Dalam suratnya yang lain, Sukarno menulis, "Demi Allah Islam science bukan hanya pengetahuan Alquran dan hadis saja. Islam science adalah pengetahuan Alquran-hadis plus pengetahuan umum! Orang tidak akan dapat memahami betul Alquran dan hadis kalau tidak berpengetahuan umum. Walau tafsir-tafsir Alquran yang masyhur dari zaman dulu -- yang orang sudah kasih titel yang 'keramat', seperti tafsir Al-Baghowi, tafsir Al-Baidhowi, tafsir Al-Mashari dls -- masih bercacat sekali; cacat-cacat yang saya maksudkan ialah, misalnya bagaimanakah orang bisa mengerti betul-betul firman Tuhan, bahwa segala sesuatu itu dibikin oleh-Nya, berjodoh-jodohan, kalau tidak mengetahui biologi, tak mengetahui elektron, tak mengetahui positif negatif, tak mengetahuai aksi reaksi? Bagaimanakah mengerti ayat-ayat yang yang meriwayatkan Iskandar Zulkarnain, kalau tak mengetahui sedikit history dan archaeology?"
Sukarno berharap mubaligh-mubaligh berilmu tinggi. Ia memuji M Natsir -- salah seorang murid Hassan -- yang pada hari kemudian berpolemik keras dengannya tentang Islam dan politik. Sebaliknya, Sukarno secara keras mengkritik mubaligh-mubaligh yang tidak bisa memadukan pengajaran Islam dengan pengetahuan modern itu.
Ia menulis surat kepada Ustad Hassan, "Tanyalah kepada itu ribuan orang Eropa yang masuk Islam di dalam abad ke-20 ini: dengan cara apa dan dari siapa mereka mendapat tahu, baik tidaknya Islam dan mereka akan menjawab bukan dari guru-guru yang hanya menyuruh muridnya 'beriman' dan 'percaya' saja. Bukan dari mubaligh-mubaligh yang tarik muka angker dan hanya tahu putarkan tasbih saja, tetapi dari mubaligh yang memakai cara penerangan yang masuk akal -- karena berpengetahuan umum. Mereka masuk Islam karena mubaligh-mubaligh yang menghela mereka itu ialah mubaligh-mubaligh modern dan scientific dan bukan mubaligh 'ala Hadramaut' atau 'ala kiai bersorban'. Percayalah bila Islam dipropagandakan dengan cara yang masuk akal dan up to date, seluruh dunia akan sadar kepada kebenaran Islam."
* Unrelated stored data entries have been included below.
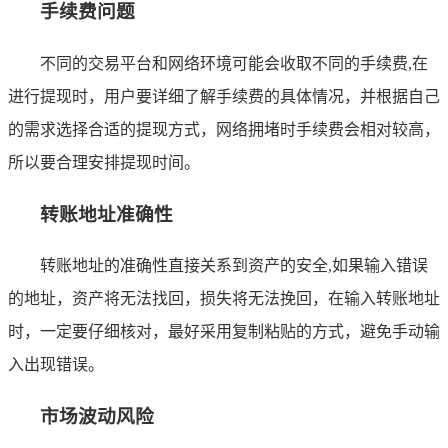
手续费问题
不同的交易平台和网络环境可能会收取不同的手续费,在
进行提现时，用户要详细了解手续费的具体情况，并根据自己
的需求选择合适的提现方式，网络拥堵时手续费会相对较高，
所以要合理安排提现时间。
转账地址准确性
转账地址的准确性直接关系到资产的安全,如果输入错误
的地址，资产将无法找回，损失将无法挽回，在输入转账地址
时，一定要仔细核对，最好采用复制粘贴的方式，避免手动输
入出现错误。
市场波动风险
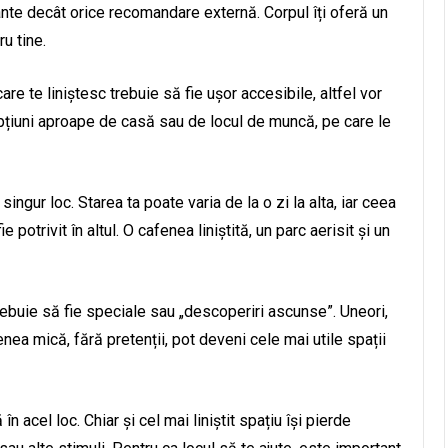
ante decât orice recomandare externă. Corpul îți oferă un
u tine.
are te liniștesc trebuie să fie ușor accesibile, altfel vor
pțiuni aproape de casă sau de locul de muncă, pe care le
ingur loc. Starea ta poate varia de la o zi la alta, iar ceea
otrivit în altul. O cafenea liniștită, un parc aerisit și un
ebuie să fie speciale sau „descoperiri ascunse”. Uneori,
fenea mică, fără pretenții, pot deveni cele mai utile spații
n acel loc. Chiar și cel mai liniștit spațiu își pierde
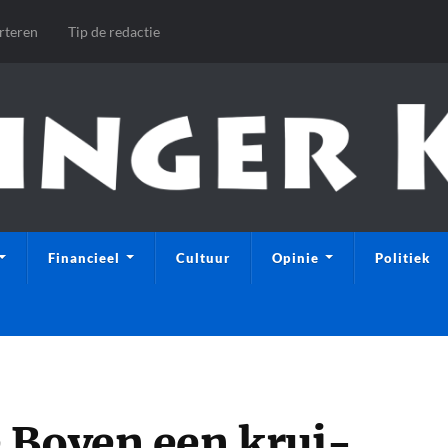
rteren
Tip de redactie
Financieel
Cultuur
Opinie
Politiek
 Boven een krui-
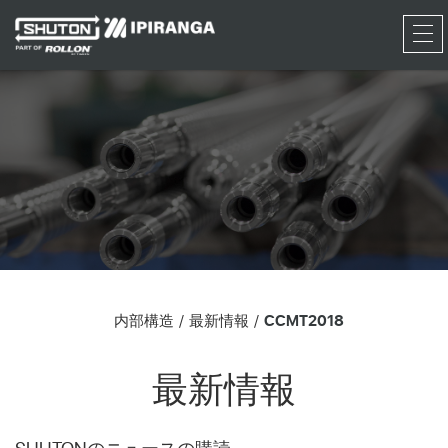
RFQ
内部構造
最新情報
CCMT2018
最新情報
Sukarno dilahirkan 6 Juni 1901 di Surabaya. Ayahnya, Raden Sukemi Sastrodihardjo, seorang guru. Ibunya, Ida Ayu Nyoman Rai masuk Islam setelah menikah dengan Sukemi.
Kusno -- nama kecil Sukarno -- tidak mendapatkan pendidikan yang cukup tentang Islam. "Ibu adalah meskipun beragama Islam asal daripada agama lain, orang Bali. Bapak, meskipun beragama Islam, beliau adalah beragama, jikalau boleh dinamakan agama, teosofi. Jadi kedua kedua orangtua saya ini yang saya cintai dengan segenap jiwa saya, sebenarnya tidak dapat memberikan pengajaran kepada saya tentang agama Islam," ujar Sukarno ketika berpidato di hadapan Muktamar ke-32 Muhammadiyah di Gelora Sukarno, Jakarta, 25 November 1962.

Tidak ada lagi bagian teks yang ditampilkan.